Dans l’inconscient collectif, la fourmi est considérée comme un insecte particulièrement travailleur : souvent décrite comme un hyménoptère assidu et appliqué, le mythe qui règne autour de la fourmi a la vie dure.

D’ailleurs, l’expression « travail de fourmi » traduit bien, sûrement autant que la fameuse fable de Jean de La Fontaine « la cigale et la fourmi », ce concept, qui ne serait, en fait, qu’une idée préconçue partiellement vraie, d’après une étude américaine…

Une découverte étonnante

En 2015, une équipe de chercheurs américains de l’Université de l’Arizona a mené une étude sur un groupe de fourmis ouvrières pour analyser leur comportement.

Après leur avoir attribué un code couleur (trois petits points de peinture sur leur mandibule et sur la tête) et installé une caméra haute définition au sein d’une colonie, les scientifiques ont fait une découverte très étrange : près de 40 % des fourmis ne faisaient absolument rien.

Durant les deux semaines d’observation, les enregistrements vidéos ont révélé que même parmi les fourmis les plus travailleuses, environ 72 % d’entre elles flânent au moins la moitié du temps.

Dans les faits, seuls 2,6 % du groupe entier de fourmis sont actifs sans arrêt. « Elles ne font que rester assises. Et chaque fois qu’elles font autre chose que de ne rien faire, elles font des corvées autour du nid, comme un peu de soins dans la couvée […] » déclare le Directeur de ladite étude et entomologiste Daniel Charbonneau.

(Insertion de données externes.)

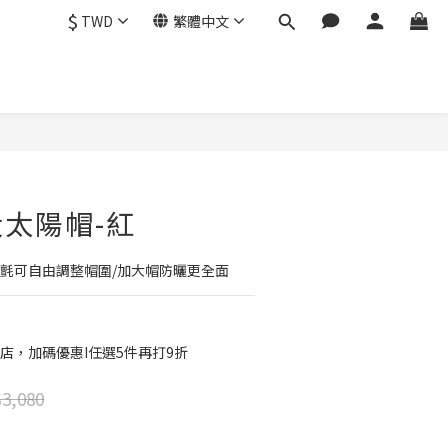
$
TWD
繁體中文
立即購買
太陽帽-紅
鬼氈可自由調整帽圍/加大帽防曬更全面
店，加碼優惠I任選5件再打9折
3,080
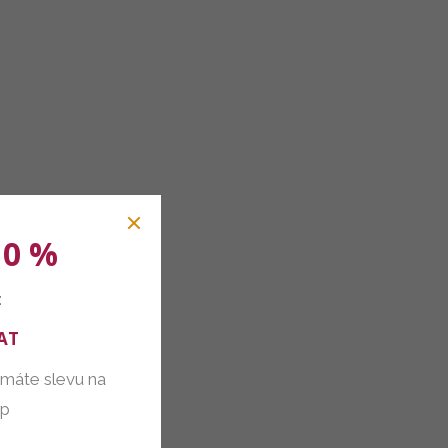
10 %
:
AT
 máte slevu na
up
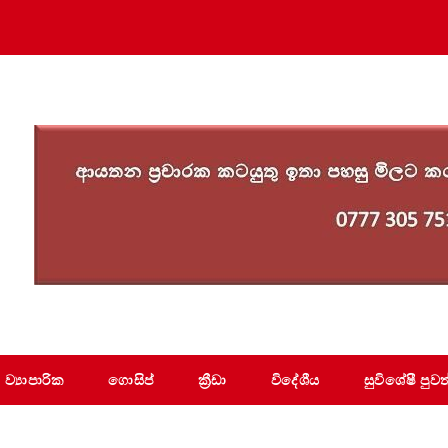
ව්‍යාපාරික
ගොසිප්
ක්‍රීඩා
විදේශීය
සුවිශේෂී පුවත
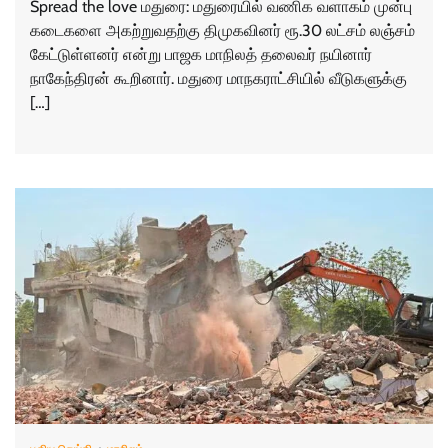
Spread the love மதுரை: மதுரை​யில் வணிக வளாகம் முன்பு
கடைகளை அகற்​று​வதற்கு திமுக​வினர் ரூ.30 லட்​சம் லஞ்​சம்
கேட்​டுள்​ளனர் என்று பாஜக மாநிலத் தலை​வர் நயி​னார்
நாகேந்​திரன் கூறி​னார். மதுரை மாநக​ராட்​சி​யில் வீடு​களுக்கு
[…]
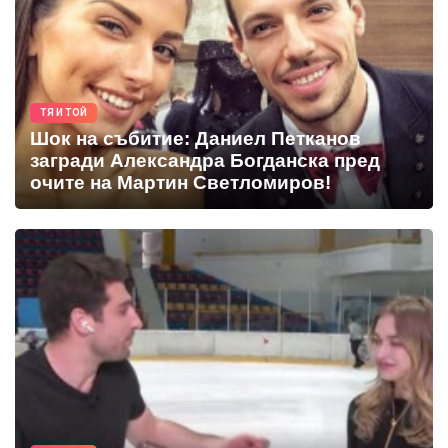
ТЯ И ТОЙ
Шок на събитие: Даниел Петканов
загради Александра Богданска пред
очите на Мартин Светломиров!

Mais la réalité est bien plus complexe que cela : si nous pouvons penser de prime abord que cette surprenante tendance à la paresse n’est qu’un défaut que nous n’avions pas découvert aux fourmis auparavant, il semble que l’oisiveté n’est pas si inutile que ça…

Charlsfrd, Pixabay

Un défaut qui ne l’est pas tant que ça

Affirmer que cette étude prouve que les fourmis sont en fait des insectes paresseux ne peut être vrai que si l’on estime que la paresse est un défaut.

Seulement, il faut comprendre que c’est justement parce que les fourmis sont très travailleuses et on ne peut plus optimales qu’elles ont développé des techniques qui le sont tout autant.

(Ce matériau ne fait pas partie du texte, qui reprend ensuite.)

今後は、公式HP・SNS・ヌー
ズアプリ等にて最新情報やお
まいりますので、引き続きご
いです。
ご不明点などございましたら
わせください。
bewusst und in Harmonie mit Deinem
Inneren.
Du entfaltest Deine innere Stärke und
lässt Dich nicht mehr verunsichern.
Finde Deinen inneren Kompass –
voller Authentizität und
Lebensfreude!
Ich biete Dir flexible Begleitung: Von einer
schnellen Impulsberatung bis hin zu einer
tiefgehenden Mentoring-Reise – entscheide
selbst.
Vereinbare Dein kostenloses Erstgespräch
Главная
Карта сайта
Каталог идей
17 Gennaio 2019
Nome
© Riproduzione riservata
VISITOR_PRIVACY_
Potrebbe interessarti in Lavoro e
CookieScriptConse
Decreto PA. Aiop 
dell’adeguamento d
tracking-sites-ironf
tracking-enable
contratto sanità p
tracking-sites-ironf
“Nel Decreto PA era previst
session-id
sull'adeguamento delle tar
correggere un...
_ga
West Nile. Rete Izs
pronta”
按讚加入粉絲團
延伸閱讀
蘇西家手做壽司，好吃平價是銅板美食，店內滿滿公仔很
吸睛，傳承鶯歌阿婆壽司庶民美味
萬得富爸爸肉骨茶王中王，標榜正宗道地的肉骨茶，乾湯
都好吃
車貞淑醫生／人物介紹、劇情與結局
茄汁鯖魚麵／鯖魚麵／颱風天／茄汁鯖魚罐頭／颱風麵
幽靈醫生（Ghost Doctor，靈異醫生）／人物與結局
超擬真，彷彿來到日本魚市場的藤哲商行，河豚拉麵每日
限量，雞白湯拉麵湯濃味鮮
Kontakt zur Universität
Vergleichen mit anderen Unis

Ainsi, le large pourcentage de fourmis ouvrières inactives ne le sont pas par pure fainéantise, mais pour le bon fonctionnement du groupe entier.

L’étude en écologie comportementale et sociobiologie conduite par le Professeur Charbonneau et son équipe explique qu’elles jouent un rôle aussi important dans la colonie que les fourmis qui ne cessent de travailler : loin de ralentir le groupe, les fourmis ouvrières inactives servent de « main d’œuvre de réserve » au cas où les fourmis actives ont besoin d’être remplacées.

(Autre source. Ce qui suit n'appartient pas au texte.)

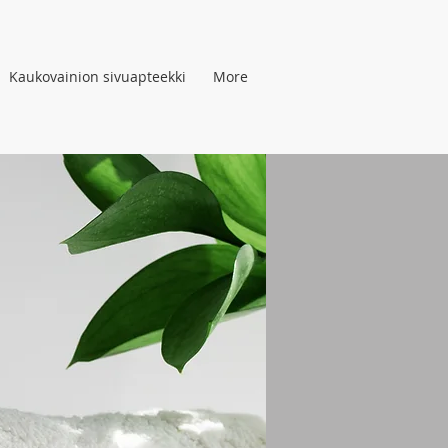
Kaukovainion sivuapteekki
More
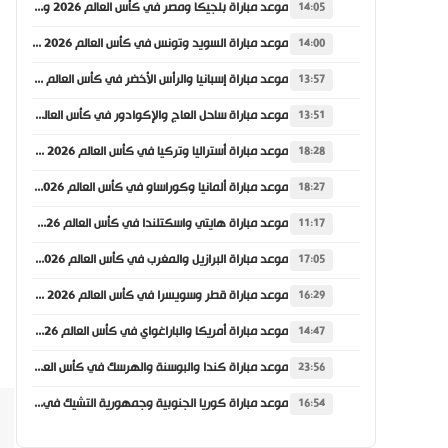
موعد مباراة بلجيكا ومصر في كأس العالم 2026 والقنوات الناقلة
14:05
موعد مباراة السويد وتونس في كأس العالم 2026 والقنوات الناقلة
14:00
موعد مباراة إسبانيا والرأس الأخضر في كأس العالم 2026 والقنوات الناقلة
13:57
موعد مباراة ساحل العاج والإكوادور في كأس العالم 2026 والقنوات الناقلة
13:51
موعد مباراة أستراليا وتركيا في كأس العالم 2026 والقنوات الناقلة
18:28
موعد مباراة ألمانيا وكوراساو في كأس العالم 2026 والقنوات الناقلة
18:27
موعد مباراة هايتي واسكتلندا في كأس العالم 2026 والقنوات الناقلة
11:17
موعد مباراة البرازيل والمغرب في كأس العالم 2026 والقنوات الناقلة
17:05
موعد مباراة قطر وسويسرا في كأس العالم 2026 والقنوات الناقلة
16:29
موعد مباراة أمريكا والباراغواي في كأس العالم 2026 والقنوات الناقلة
14:47
موعد مباراة كندا والبوسنة والهرسك في كأس العالم 2026 والقنوات الناقلة
23:56
موعد مباراة كوريا الجنوبية وجمهورية التشيك في كأس العالم 2026 والقنوات الناقلة
16:54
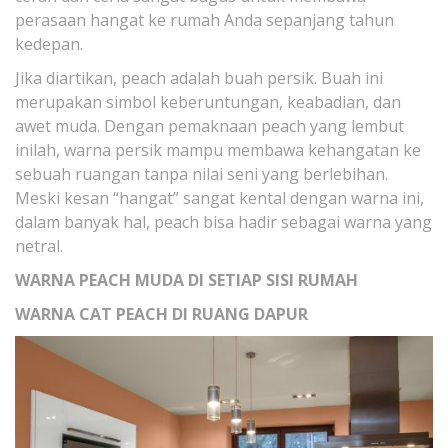
perasaan hangat ke rumah Anda sepanjang tahun
kedepan.
Jika diartikan, peach adalah buah persik. Buah ini
merupakan simbol keberuntungan, keabadian, dan
awet muda. Dengan pemaknaan peach yang lembut
inilah, warna persik mampu membawa kehangatan ke
sebuah ruangan tanpa nilai seni yang berlebihan.
Meski kesan “hangat” sangat kental dengan warna ini,
dalam banyak hal, peach bisa hadir sebagai warna yang
netral.
WARNA PEACH MUDA DI SETIAP SISI RUMAH
WARNA CAT PEACH DI RUANG DAPUR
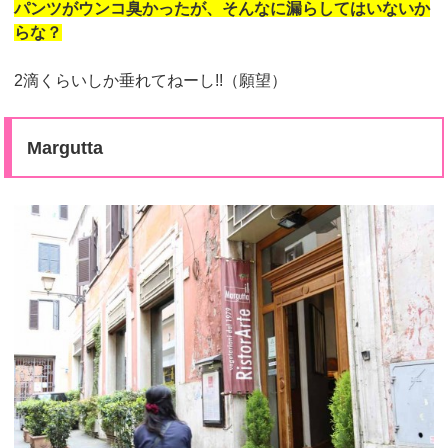
パンツがウンコ臭かったが、そんなに漏らしてはいないか
らな？
2滴くらいしか垂れてねーし!!（願望）
Margutta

D’ailleurs, lorsque le Professeur Charbonneau a volontairement retiré l’équipe de fourmis qui travaillait le plus, les « paresseuses » ont automatiquement pris la relève, sans broncher.

Il explique ce comportement ingénieux comme suit : « Lorsque la colonie perd des ouvriers, il est logique de les remplacer par des fourmis qui ne sont pas déjà en train de poursuivre d’autres tâches ».

De plus, au regard des missions qu’elles ont à effectuer, comme creuser des tunnels, construire des nids, prendre soin des œufs…, les embouteillages engendrés risqueraient davantage de freiner la cadence plutôt que de leur permettre d’être entièrement productives.

Ici, nous pouvons donc nous rendre compte de combien la division des tâches, dont fait partie la paresse sélective, est importante pour qu’un groupe, une société, puisse fonctionner correctement.